RECORDS FOR PROCESSING:
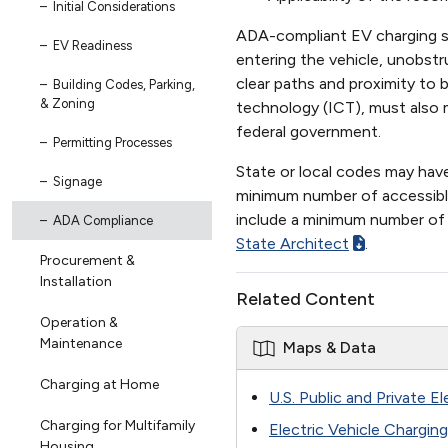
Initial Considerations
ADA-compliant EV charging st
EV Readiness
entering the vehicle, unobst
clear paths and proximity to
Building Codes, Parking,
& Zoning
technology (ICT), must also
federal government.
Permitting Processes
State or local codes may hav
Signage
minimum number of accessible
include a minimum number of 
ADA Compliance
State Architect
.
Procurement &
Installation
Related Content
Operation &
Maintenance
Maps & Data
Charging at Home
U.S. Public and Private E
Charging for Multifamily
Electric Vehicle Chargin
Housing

==

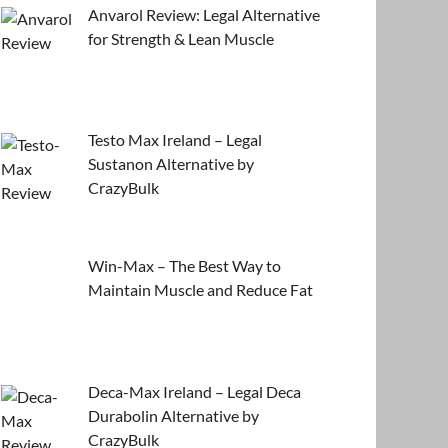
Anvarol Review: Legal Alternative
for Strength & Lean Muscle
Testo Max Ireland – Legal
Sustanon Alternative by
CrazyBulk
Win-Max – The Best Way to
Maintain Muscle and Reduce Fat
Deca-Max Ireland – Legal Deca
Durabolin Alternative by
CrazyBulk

==

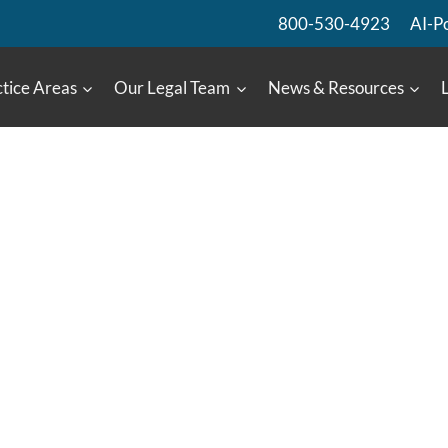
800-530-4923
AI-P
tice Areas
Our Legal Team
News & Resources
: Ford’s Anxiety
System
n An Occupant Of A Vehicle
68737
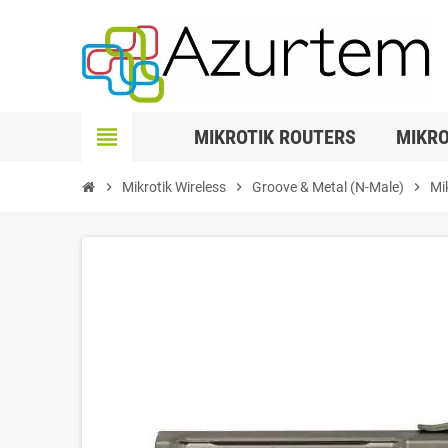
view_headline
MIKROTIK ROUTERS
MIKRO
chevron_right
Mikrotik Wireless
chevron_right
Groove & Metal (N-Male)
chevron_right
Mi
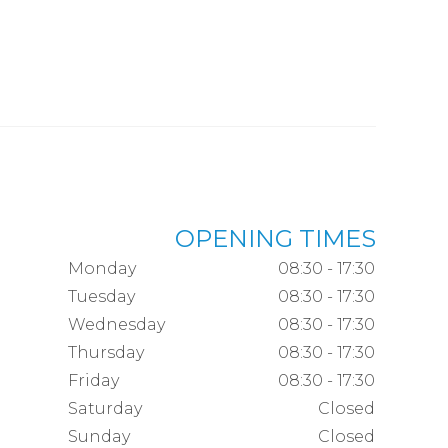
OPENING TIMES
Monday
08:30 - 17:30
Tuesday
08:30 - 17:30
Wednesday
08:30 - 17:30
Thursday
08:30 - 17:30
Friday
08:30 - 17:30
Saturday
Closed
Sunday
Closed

WHAT IS NEEDED: Whenever a line includes the word "Alternative", pull it out of the entries.

RESPONSE AREA:
Anvarol Review: Legal Alternative
Sustanon Alternative by
Durabolin Alternative by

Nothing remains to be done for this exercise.